ACTIVATED SENESCENCE PATHWAYS IN THE TEMPORAL ARTERIES OF PATIENTS WITH GIANT CELL ARTERITIS
Authors: W.E Jiemy et al.
As the incidence for Giant Cell Arteritis (GCA) increases with advanced age, immune-senescence is likely to be an important pathogenic factor. Inhibition of IL-6 and of GM-CSF have been shown to control disease and both molecules are senescence-associated secretory phenotype (SASP) cytokines.
Immunohistochemical stainings of the SAPS cytokines IL-6 and GM-CSF as well as the senescence markers p21 WAF1/CIP1 and p16/INK4A were performed on temporal artery biopsies (TABs; n=8) from patients with GCA and from age-matched controls (n=14). Stainings were scored quantitatively by using QuPath software.

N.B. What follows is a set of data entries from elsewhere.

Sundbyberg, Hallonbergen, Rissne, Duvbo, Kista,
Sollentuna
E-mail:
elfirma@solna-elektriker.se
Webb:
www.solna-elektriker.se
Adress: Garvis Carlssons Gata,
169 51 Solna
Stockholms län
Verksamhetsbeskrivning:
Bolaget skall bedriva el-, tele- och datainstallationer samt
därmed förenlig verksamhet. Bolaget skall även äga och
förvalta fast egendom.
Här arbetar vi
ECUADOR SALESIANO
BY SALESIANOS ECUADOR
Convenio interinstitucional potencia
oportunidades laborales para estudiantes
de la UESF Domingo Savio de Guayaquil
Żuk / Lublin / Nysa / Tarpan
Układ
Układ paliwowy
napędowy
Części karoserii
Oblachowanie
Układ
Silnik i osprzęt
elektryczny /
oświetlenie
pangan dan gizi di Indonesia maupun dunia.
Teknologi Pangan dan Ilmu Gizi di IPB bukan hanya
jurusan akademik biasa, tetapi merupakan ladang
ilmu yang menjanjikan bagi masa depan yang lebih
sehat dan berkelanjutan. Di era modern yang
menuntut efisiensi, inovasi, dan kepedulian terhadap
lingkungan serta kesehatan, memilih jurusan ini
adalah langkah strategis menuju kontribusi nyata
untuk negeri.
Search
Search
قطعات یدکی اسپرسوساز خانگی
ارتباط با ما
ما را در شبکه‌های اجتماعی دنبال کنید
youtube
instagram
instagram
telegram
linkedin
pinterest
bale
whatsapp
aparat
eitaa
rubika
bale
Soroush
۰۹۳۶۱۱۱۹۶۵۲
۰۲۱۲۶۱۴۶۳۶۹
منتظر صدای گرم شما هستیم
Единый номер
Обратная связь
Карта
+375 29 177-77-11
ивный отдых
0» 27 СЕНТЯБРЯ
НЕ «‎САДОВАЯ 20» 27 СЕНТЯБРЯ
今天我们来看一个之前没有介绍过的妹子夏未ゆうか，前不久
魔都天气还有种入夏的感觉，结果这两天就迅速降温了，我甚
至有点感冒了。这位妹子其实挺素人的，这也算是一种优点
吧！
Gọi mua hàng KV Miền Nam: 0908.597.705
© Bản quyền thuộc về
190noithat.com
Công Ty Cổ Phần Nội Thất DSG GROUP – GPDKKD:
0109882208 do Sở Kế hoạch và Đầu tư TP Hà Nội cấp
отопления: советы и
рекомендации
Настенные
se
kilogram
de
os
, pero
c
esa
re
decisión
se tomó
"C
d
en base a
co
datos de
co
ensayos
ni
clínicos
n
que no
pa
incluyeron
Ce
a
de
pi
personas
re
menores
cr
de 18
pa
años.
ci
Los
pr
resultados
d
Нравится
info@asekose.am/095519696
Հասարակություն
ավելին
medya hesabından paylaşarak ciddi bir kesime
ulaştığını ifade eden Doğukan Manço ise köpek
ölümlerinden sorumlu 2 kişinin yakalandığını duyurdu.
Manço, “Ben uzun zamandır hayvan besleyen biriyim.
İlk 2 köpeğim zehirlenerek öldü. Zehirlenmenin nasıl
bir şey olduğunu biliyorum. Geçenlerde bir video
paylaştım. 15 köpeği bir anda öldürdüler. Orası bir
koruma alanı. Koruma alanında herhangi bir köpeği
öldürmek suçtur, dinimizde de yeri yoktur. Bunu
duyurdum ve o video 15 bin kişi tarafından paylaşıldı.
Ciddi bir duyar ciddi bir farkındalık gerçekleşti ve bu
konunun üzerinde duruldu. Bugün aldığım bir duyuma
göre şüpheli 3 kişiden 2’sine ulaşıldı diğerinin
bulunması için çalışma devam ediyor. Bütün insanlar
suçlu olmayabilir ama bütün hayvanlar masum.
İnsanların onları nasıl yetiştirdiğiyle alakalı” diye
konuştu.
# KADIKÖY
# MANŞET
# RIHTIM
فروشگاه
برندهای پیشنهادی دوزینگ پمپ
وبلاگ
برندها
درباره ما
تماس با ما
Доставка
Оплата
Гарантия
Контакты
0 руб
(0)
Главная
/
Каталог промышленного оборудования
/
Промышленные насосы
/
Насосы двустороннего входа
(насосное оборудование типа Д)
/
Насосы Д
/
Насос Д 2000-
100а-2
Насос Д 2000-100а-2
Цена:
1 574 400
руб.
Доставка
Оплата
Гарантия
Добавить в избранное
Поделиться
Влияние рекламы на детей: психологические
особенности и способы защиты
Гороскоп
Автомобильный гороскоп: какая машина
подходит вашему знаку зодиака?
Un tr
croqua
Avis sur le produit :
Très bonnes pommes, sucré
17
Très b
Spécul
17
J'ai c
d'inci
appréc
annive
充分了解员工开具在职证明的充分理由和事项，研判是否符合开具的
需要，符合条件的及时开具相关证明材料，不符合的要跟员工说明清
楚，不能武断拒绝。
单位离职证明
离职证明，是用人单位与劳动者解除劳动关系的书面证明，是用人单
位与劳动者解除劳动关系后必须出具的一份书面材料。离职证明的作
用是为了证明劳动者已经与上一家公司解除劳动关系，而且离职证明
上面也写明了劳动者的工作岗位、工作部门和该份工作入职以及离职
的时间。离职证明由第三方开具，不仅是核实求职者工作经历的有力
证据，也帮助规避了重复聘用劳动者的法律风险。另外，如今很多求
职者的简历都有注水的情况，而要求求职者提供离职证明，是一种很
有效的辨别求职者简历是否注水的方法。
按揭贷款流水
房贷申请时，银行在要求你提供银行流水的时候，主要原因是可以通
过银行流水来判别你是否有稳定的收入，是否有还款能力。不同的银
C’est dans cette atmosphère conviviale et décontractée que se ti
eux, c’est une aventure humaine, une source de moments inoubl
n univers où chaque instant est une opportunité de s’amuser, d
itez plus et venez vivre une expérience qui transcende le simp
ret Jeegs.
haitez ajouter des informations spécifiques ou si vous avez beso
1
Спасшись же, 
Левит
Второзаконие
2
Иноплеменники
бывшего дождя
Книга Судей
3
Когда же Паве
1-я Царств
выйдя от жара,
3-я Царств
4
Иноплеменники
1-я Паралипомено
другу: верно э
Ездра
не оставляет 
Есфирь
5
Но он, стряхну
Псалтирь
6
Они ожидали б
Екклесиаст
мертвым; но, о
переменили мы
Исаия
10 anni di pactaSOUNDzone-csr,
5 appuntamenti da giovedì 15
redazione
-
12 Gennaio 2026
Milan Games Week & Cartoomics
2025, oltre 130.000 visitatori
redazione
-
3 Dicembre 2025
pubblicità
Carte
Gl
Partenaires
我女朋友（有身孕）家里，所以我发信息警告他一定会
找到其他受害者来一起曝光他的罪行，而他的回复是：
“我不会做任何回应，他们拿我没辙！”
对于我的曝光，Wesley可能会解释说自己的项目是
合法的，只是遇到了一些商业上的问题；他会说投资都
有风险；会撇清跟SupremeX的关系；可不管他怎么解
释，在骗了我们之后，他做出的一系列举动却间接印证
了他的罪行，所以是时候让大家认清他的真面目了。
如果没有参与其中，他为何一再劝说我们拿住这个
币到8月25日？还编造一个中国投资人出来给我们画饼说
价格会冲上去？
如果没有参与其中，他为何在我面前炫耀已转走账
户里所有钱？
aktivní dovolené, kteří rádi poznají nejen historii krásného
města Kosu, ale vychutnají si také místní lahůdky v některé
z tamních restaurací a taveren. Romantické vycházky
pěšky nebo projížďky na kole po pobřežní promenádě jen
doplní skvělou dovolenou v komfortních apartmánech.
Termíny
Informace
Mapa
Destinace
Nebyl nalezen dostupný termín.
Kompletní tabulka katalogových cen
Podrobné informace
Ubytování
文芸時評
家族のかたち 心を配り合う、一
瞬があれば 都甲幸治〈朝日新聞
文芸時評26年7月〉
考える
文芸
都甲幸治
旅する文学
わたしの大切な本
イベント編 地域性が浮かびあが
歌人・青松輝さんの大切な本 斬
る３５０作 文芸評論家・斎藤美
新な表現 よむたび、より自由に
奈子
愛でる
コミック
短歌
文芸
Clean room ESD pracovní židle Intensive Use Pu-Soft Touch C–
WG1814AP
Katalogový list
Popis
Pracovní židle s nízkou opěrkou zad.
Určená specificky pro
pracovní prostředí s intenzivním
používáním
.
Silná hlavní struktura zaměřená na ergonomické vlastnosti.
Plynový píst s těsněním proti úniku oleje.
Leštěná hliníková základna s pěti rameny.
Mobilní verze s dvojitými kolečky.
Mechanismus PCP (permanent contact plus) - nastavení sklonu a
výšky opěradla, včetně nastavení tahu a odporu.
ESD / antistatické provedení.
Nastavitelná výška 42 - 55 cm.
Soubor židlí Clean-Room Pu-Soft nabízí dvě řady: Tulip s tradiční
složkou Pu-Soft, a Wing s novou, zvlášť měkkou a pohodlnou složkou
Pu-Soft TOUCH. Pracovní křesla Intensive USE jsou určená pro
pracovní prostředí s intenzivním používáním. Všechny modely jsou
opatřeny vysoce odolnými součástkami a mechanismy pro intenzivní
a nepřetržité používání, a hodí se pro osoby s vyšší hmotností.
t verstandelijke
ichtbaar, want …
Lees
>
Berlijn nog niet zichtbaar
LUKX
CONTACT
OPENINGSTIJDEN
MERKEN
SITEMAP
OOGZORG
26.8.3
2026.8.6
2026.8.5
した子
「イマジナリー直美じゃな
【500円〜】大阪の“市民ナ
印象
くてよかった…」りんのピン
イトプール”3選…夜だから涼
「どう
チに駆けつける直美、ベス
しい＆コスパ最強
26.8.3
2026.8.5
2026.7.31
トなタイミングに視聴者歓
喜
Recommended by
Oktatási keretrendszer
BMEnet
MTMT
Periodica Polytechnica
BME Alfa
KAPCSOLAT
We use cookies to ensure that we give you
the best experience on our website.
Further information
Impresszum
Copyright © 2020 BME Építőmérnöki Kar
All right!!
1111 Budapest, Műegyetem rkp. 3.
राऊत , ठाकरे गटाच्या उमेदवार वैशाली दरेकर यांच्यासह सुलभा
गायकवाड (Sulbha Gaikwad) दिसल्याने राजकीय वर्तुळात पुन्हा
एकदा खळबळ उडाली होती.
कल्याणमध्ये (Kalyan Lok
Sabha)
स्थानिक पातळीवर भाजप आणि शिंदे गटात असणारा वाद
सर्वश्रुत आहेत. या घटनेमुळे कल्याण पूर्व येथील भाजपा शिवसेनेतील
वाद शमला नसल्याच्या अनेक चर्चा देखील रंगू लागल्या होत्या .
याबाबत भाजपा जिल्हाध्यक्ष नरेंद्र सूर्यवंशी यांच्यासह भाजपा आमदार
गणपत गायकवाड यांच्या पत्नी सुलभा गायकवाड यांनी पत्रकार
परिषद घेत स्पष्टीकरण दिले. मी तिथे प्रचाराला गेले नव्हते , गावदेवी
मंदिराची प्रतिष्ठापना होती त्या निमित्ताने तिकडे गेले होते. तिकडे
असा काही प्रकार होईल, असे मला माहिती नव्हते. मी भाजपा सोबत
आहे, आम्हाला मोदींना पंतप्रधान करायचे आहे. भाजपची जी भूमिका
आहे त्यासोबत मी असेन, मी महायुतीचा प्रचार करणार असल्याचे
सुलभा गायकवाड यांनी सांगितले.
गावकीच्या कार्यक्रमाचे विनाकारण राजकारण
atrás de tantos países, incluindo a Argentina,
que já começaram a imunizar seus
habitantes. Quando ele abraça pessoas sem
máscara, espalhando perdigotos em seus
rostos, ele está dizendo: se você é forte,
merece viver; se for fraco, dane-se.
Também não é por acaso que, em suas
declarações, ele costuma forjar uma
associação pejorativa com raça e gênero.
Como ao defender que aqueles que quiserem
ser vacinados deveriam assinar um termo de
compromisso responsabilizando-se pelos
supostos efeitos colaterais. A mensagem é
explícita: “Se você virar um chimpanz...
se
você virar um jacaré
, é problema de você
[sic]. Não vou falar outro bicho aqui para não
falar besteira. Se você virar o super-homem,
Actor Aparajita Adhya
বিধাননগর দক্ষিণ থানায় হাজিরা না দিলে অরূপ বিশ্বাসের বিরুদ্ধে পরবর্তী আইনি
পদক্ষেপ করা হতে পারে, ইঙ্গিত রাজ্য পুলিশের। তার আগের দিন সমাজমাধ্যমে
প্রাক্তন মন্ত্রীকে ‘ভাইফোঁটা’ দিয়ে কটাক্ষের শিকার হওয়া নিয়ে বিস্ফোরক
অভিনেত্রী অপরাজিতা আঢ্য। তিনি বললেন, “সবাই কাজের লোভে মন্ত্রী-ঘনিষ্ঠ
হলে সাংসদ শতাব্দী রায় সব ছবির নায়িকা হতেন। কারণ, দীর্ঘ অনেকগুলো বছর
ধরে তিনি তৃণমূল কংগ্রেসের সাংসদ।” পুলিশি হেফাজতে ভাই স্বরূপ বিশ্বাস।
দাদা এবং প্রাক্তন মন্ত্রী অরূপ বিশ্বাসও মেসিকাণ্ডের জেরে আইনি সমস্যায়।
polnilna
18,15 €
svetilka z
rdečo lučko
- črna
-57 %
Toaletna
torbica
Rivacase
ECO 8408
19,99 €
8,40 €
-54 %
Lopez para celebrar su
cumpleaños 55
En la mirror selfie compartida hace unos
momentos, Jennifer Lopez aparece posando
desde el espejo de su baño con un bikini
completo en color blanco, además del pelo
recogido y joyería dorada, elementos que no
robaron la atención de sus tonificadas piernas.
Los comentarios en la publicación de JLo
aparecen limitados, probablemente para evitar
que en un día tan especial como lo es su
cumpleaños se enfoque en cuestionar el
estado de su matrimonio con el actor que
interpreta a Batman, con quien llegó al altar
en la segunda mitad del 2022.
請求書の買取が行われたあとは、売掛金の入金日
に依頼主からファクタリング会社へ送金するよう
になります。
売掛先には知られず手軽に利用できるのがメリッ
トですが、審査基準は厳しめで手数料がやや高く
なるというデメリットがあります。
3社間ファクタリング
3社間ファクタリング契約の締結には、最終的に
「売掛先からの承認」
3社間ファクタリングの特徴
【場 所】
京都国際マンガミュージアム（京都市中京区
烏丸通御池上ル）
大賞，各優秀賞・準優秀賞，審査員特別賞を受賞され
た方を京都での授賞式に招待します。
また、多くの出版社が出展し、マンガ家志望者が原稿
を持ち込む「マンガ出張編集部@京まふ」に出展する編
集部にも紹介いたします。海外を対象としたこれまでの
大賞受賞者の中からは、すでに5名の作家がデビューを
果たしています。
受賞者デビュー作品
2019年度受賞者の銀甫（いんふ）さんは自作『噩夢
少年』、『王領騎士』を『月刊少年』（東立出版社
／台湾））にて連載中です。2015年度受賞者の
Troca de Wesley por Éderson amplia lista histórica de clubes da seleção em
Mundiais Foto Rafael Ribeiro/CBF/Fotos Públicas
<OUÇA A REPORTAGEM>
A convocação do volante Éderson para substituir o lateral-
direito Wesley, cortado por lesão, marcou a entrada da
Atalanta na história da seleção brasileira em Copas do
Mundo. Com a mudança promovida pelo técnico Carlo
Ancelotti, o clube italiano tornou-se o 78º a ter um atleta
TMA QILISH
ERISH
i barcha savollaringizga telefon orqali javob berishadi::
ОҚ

All four markers were detected in the inflamed GCA temporal arteries, most notably by giant cells surrounding the intimal lamina elastica. The expression of all four markers were significantly lower in control arteries. Cells positive for p21 WAF1/CIP1 and p16/INK4A that co-express IL-6 and GM-CSF were detected throughout the vessels.
The data show the presence of activated senescence pathways at the site of vascular inflammation in GCA. They help to explain the age-associated increase in the incidence of GCA and they also give a rational for the therapeutic efficacy of IL-6 and GM-CSF blockade.